A Business Person’s Way of Lessening Tax
In a business world, the goal is to maximize revenues and cut down expenses so that you can maximize net income. Tax expenses are known to be one of the biggest expenses in business, depending on what country you’re in and what tax laws you follow. Moreover, this is the only thing that you can’t adjust—or can you?
While you must pay tax because it is stipulated in the law, there are several ways to cut it down so you don’t need to pay much. You may enlist outside help in minimizing your business taxes or you may study how to do it yourself. Let’s discuss some tips on how to do that.
Claim Your Expenses as Part of Your Business
Businesses would sometimes include their personal expenses as company expenses in order to lessen tax payment.

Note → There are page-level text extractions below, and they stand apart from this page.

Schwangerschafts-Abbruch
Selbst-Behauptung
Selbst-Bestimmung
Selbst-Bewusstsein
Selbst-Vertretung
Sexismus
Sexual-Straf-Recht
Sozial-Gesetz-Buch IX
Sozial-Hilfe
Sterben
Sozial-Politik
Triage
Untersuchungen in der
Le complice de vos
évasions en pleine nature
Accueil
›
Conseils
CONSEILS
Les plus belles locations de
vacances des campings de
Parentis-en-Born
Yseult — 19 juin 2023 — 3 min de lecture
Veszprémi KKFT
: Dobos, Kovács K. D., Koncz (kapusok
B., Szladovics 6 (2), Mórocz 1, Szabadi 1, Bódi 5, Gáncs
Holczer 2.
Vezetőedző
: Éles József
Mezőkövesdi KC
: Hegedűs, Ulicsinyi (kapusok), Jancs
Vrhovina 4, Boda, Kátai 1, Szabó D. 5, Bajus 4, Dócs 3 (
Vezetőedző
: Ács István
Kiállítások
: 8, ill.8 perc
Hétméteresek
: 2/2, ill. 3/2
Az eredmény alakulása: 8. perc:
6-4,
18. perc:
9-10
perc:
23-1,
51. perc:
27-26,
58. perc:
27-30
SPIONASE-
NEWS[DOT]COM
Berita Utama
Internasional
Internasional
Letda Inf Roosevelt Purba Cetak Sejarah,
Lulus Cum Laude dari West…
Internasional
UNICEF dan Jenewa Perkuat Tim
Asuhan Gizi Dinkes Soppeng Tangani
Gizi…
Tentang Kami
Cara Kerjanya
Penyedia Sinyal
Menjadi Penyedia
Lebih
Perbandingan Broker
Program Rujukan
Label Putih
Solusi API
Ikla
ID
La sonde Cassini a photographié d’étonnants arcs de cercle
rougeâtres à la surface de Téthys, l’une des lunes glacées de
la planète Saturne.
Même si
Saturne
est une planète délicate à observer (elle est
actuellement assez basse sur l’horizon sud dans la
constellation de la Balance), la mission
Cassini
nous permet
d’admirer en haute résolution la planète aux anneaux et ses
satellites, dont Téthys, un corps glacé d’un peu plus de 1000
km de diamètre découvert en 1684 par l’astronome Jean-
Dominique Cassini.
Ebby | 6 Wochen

For example, if you need a car, you can buy it with your own money but you can list it under company expenses so that your net will be lower in the books. Need a new laptop? You can do the same. However, you have to be a bit careful with this method as books are still audited so you can’t just claim any expenses.
Pay Yourself Your Salary or Dividends
In the pursuit of trying to earn money for the company, owners would often draw the salary from places other than its net income. This is not a smart move because the tax will shrink your net income before you can even give yourself a salary. Do remember that since you are the owner of the management, you are entitled to getting a salary, so give yourself one. You can also do the same with dividends. You can give yourself and your partners some dividends before taxing the final amount.
Why do charity? It’s good for your soul and your business. If you do your regular charity work, you can have a good public image and lessen your tax. In other words, you’ll be hitting several birds at the same time. Charity is never taxed so use that to your advantage.
Use Deferring and Accelerating Techniques
To sum it all up, you either defer your income and accelerate your expense or you accelerate your income and defer your expense. You do the former if you are in the same tax bracket as the accounting year and do the latter if you are in a higher tax bracket compared to last year. This will help you to either push your taxes to the next accounting year so you don’t have to pay right away or to delay the payment of your taxes. Either way, you’ll definitely pay less.
Give Higher Contributions/Benefits
When you shell out money for salary, you can’t expect to have a maximized income tax. Instead of raising the salary, you can add more to contributions and benefits like loan benefits or health benefits. These are not taxed and can save you and your employees a bundle.